As soon as Big B was sighted, a collective gasp came from the crowd. He appeared on stage and immediately the photogs and cammos jumped to their feet, leading to the stage manager to leap to the microphone and exhort everyone to sit down and calm down.

Amitabh - perhaps reciting an much-repeated script? - told the crowd how humble he was for their support, how he was an ordinary actor and not a star, and thanked his fans, his family and God for all he had.

[An aside: a few days later I visited the Rambagh Palace and stood inside the presidential suite the festival had apparently put him up in for his Jaipur stay.]

As he took the stage, a surge of people appeared from the wings and took over any available centimetre of space still available. Behind me was some guy in a polyester suit who held his mobile phone out to record the entire thing, his arm arched above me, curled around me like a prawn - spooning me, if you will. I assumed my usual crowd-deflector stance: elbows out, feet square, small of back arched to avoid having my neighbour use the crush to press their nether regions into me. But I needn't have worried. It became clear very soon that if there was any activity going on down there for my friend, it was less to do with me and more to do with what was up on stage.

The launch over, it was question time. Questions were generally fairly benign and banal - although one guy did get up and SING VERSES OF A SONG HE WROTE FOR BACHCHAN. And then when the moderator declared there was time for just one last question, the journalists around me started urgently calling out and surging towards the stage, like ants towards a sticky trail.

If you want to know what he looks like in the flesh, you'll find some better photos over at G-G-G - Jason had a better spot and has a way better camera.

The festival wasn't just about Amitabh Bachchan. There were many, many literary luminaries there. And the great thing about it was the fantastic access you had to Major People. You would literally find yourself standing next to William Dalrymple or Colin Thubron in the lunch line, or striking up a conversation with Michael Wood in the bookshop. Not that I did anything of the sort, of course. Well maybe once. But more on that in a later post.

And then there was the final night of the festival. Like Cinderellas with press passes, we got to go to the ball! At the City Palace! Magical!

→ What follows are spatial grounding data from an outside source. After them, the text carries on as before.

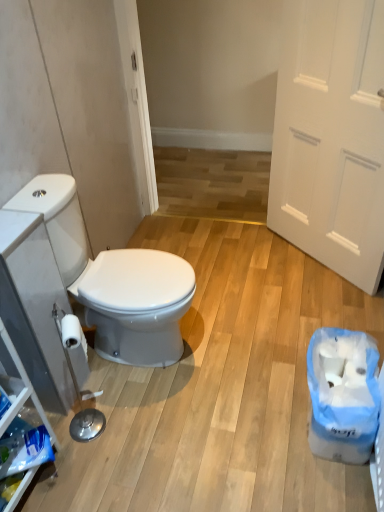 Identify the location of vacant space in front of white glossy toilet seat at left. (143, 433). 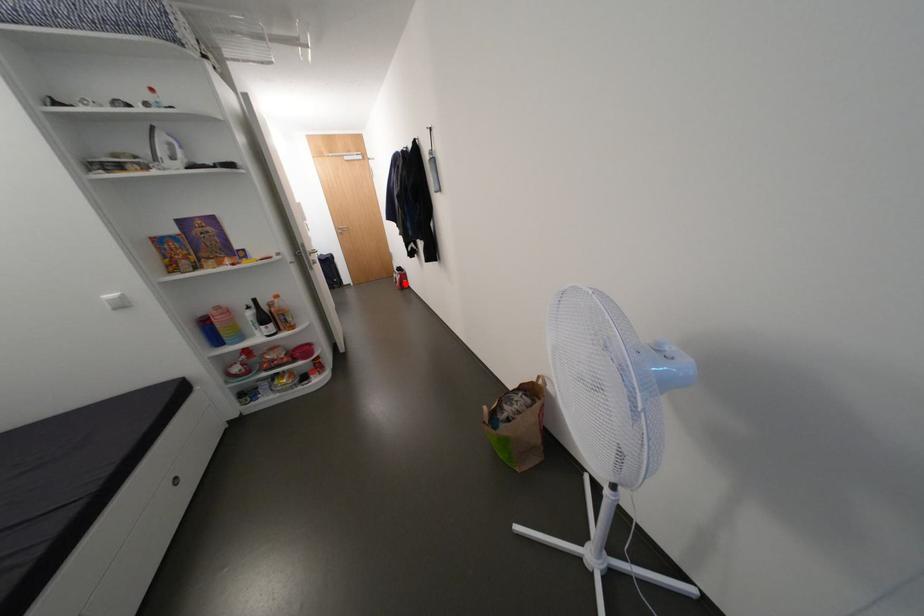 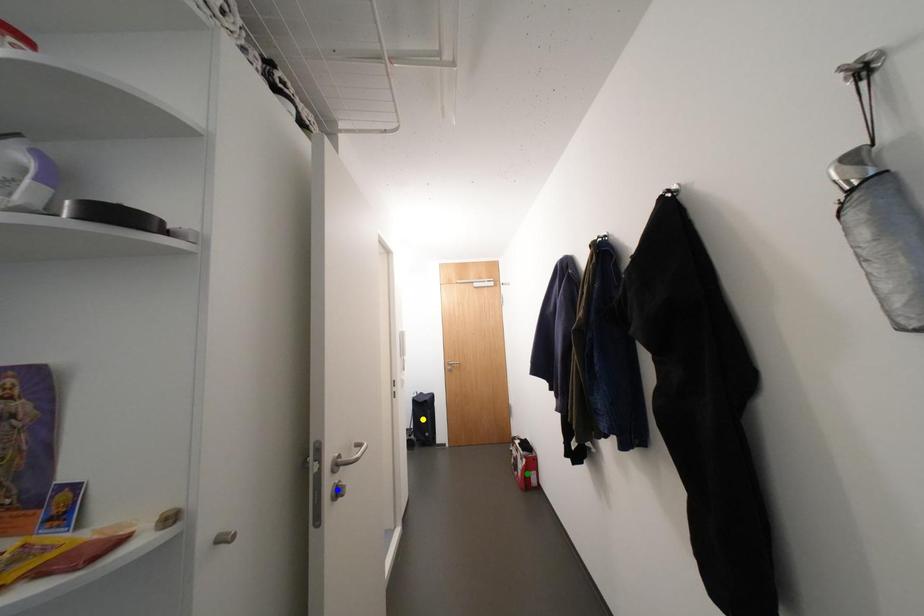 Question: I am providing you with two images of the same scene from different viewpoints. A red point is marked on the first image. You are given multiple points on the second image. Which point in image 2 represents the same 3d spot as the red point in image 1?

Choices:
 (A) green point
 (B) yellow point
 (C) blue point

Answer: (A)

From the moment we arrived on foot (we got the rickshaw to drop us around the corner; everyone else was arriving in AC cars with drivers) it was surreal: from the painted elephants at the gate, to the rose petal-strewn passageway, to the private lawn area where the ball was on. (And it is indeed private: we went to the palace as tourists a few days earlier and that section had been blocked off.)

Of course, being a literary festival, the crowd around the bar was deep, so it took us a fair while to get a drink, but it wasn't long before we were meeting Interesting and Accomplished people.

I really wish Blogger would let me post my photos - that way, you could see how the lights at the palace were on - indicating the Jaipur royals were home and watching our little shindig from up high. I like to think they were sprinkling little sachets of good tidings onto all us proletariat down below who were inhabiting their private lawns. Or maybe they might have been tossing gold coins down. I was a bit too squiffy to know.